While, as always, your mileage may vary, these systems offer downlink throughput of 200 to 300 Kbps, and sometimes faster. We can expect that we'll reach megabit speeds in wide-area wireless, although not for a few years yet. One of the panelists, though, mentioned that the utility of such systems may be limited by subscriber units. In less formal terms, why would anyone need a few hundred kilobits per second, and perhaps more, going into an end-user device like a cell phone? A number of speakers noted that, given the small screen and limited user-input facilities available, such throughput was either a marketing ploy, something better suited to notebook computers, or perhaps a waste of time altogether. Indeed, EDGE is largely marketed by AT&T Wireless as something best suited to a laptop equipped with a PC Card modem - a mobile DSL replacement, if you will. And, of course, at $80 a month, demand will be somewhat limited for now regardless.

This line of reasoning makes sense if we look at the handset as an end in itself. And, traditionally, it has been. Connectivity between handsets and other information appliances or computers has to date been quite limited. My Sidekick (which, as I've noted, I mostly like) has both a USB connector and an infrared port. Neither do anything at present; there's no software support. I can synchronize data stored on the Sidekick through a Web page, but this can be inconvenient. What I really want is a local broadband connection that would allow the handset to be a relay point between the Internet (via the wireless WAN) and other devices I might be carrying, including a notebook, PDA, digital camera, and on and on.

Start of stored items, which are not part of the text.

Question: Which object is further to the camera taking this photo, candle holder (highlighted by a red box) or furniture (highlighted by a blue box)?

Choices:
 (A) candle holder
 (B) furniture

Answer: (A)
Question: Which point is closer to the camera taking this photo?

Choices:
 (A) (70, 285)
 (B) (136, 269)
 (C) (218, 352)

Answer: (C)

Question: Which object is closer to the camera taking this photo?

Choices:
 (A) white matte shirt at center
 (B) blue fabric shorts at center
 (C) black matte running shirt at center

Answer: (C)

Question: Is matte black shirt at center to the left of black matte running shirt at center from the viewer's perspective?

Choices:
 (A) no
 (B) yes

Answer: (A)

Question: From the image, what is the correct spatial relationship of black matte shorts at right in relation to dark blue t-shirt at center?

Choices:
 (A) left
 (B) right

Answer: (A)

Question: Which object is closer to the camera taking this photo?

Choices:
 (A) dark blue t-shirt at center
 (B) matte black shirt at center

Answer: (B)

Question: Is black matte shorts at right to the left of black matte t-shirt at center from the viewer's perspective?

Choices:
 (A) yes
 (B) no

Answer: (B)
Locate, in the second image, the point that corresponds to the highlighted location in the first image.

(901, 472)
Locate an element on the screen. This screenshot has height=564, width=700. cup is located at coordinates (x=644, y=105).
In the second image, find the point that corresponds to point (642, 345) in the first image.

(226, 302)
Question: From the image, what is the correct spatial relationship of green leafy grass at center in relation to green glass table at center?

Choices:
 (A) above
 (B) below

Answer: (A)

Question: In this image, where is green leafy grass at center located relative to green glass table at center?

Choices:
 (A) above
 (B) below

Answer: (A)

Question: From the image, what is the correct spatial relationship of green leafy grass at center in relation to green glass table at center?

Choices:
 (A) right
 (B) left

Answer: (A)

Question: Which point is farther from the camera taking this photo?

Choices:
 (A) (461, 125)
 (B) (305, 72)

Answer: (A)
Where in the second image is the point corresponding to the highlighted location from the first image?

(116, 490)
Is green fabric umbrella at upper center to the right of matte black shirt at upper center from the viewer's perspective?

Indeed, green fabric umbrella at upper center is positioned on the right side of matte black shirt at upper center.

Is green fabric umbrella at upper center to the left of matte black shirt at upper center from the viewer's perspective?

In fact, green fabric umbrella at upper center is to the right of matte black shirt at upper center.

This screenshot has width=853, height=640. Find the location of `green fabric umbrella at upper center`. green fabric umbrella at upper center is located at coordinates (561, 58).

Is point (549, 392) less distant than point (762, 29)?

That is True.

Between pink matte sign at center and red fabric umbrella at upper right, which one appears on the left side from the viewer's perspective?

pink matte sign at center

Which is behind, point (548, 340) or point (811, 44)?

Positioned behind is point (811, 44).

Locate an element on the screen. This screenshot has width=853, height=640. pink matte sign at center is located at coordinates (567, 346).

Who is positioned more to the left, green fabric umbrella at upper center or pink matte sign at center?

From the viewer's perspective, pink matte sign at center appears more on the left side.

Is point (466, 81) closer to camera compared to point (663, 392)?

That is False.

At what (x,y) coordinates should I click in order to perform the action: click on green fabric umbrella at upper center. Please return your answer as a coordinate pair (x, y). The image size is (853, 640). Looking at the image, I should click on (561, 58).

This sounds like a job for a wireless personal-area network, like Bluetooth. But with wireless LAN prices dropping so rapidly, why use Bluetooth when you can get Wi-Fi? And, indeed, Wi-Fi in cell phones is a major trend. So, if I add Wi-Fi to my mobile phone, all of my other Wi-Fi-equipped devices can now be on the Internet, too, using the cell phone as a relay point - or, more formally, a router.

Sound strange? It is, today. But this is likely to be the model for the future. We won't be putting wide-area radios in every device because of cost, and because each will need its own account on the wide-area service. That could really get expensive! But WLAN chips are cheap, and the service is free. We do, however, need to worry about power consumption in the cell phone. Batteries and power management remain the final frontier in mobility, and I'll have more to say on this topic later in the year. But for now, power conservation remains the gating item. We can, of course, just turn the power down in the Wi-Fi network, since we're not transmitting very far, and live with any interference from any nearby higher-power Wi-Fi nodes, which won't cause much interference in the typical case anyway.

But there is another option: ultrawideband (UWB) radio. I've mentioned this a couple of times in the past, and I'll cover it in more detail next week. UWB consumes very little power, and doesn't have much trouble with interference. This might be the ideal technology to work with the cell-phone relay point model. But, it's early, and UWB is not without its own controversies at present. Regardless, a battle between UWB and Wi-Fi could be shaping up.

In the meantime, I think the cell phone handset of the future will be a lot more than a mobile phone. It will also be a firewall, router, and gateway. It will provide the means for all of your other personal information devices to connect to the Net. This is one scenario Bluetooth got right - and one that both Wi-Fi and UWB have their sights set on.